Shadow Communications Minister Malcolm Turnbull has labelled the idea that the next generation of consumer services could only be delivered over fibre-optic cable “nonsense” and “absolute tripe”, in a fiery interview in which he highlighted the strengths of rival wireless technologies.
Just yesterday, NBN Co chief executive Mike Quigley expressed his frustration with what he described as the “futile” ongoing debate about whether wireless technologies would make the mainly fibre-based National Broadband Network obsolete, arguing that both fixed and wireless technologies would be needed in the nation’s future and that they were complementary.
However, asked about the issue tonight on the ABC’s Lateline show, Turnbull said the idea of his rival, Communications Minister Stephen Conroy, that only fibre could supply Australia’s next generation needs was “nonsense, absolute tripe”.
Turnbull said he was “baffled” as to why Conroy had a “fixation with fibre to the home”, arguing that the Government’s broadband policy should be “completely technology agnostic”. “You do it over a variety of platforms,” he said. “This one size fits all approach that the Government is taking is reckless.”

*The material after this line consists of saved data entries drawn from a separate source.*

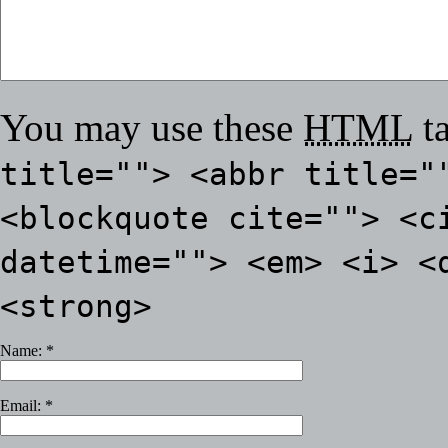
You may use these
HTML
ta
title=""> <abbr title="
<blockquote cite=""> <c
datetime=""> <em> <i> <
<strong>
Name:
*
Email:
*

The former Liberal Leader’s comments came as the debate over fixed versus wireless broadband has recently been stoked by Telstra’s revelation that it would shortly be upgrading its flagship Next G mobile network to the Long-Term Evolution standard — which has the potential to dramatically boost the speeds available to end users.

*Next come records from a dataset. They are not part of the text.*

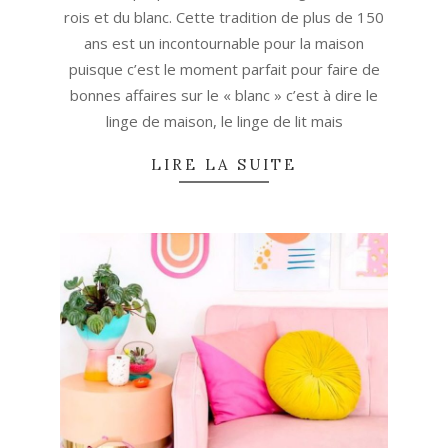
07
rois et du blanc. Cette tradition de plus de 150
ans est un incontournable pour la maison
puisque c’est le moment parfait pour faire de
bonnes affaires sur le « blanc » c’est à dire le
linge de maison, le linge de lit mais
LIRE LA SUITE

Turnbull said there was no doubt wireless “will be a significant competitor to the NBN … significantly more competitive with the NBN than the NBN’s management thinks”.
The Liberal stalwart used one of the globe’s most-hyped technology companies to make his case that wireless was key to the nation’s future — claiming that iPhone and Mac manufacturer Apple, “probably the leading technology company in this area in the world”, was pulling in three times as much revenue from its wireless-based products as it was from its wired ones. Turnbull himself has been a frequent user of Apple’s iPad device for some time — and recently ditched his BlackBerry in favour of an iPhone.
However, Turnbull did acknowledge at one point that wireless and wired technologies were complementary. “Yes, they do overlap,” he said. “A lot of people use both.”
“But a lot of people use wireless only.”